* **EXERCISE DETAILS**: Below this line is the material. Write out only its lines from the one containing "glasstile.cn通过51CESU（51ce" through the one containing "2、借助在线ssl证书检测工具，对证书进行全面", both kept, exactly.
>>>
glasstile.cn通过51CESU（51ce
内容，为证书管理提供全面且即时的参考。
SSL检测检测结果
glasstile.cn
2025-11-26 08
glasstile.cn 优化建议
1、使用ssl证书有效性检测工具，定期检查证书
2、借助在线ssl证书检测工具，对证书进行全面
<<<
>>>
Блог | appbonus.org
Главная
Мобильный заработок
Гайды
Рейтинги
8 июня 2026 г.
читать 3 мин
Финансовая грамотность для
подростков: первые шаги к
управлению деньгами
<<<
* **EXPECTED OUTPUT**:
glasstile.cn通过51CESU（51ce
内容，为证书管理提供全面且即时的参考。
SSL检测检测结果
glasstile.cn
2025-11-26 08
glasstile.cn 优化建议
1、使用ssl证书有效性检测工具，定期检查证书
2、借助在线ssl证书检测工具，对证书进行全面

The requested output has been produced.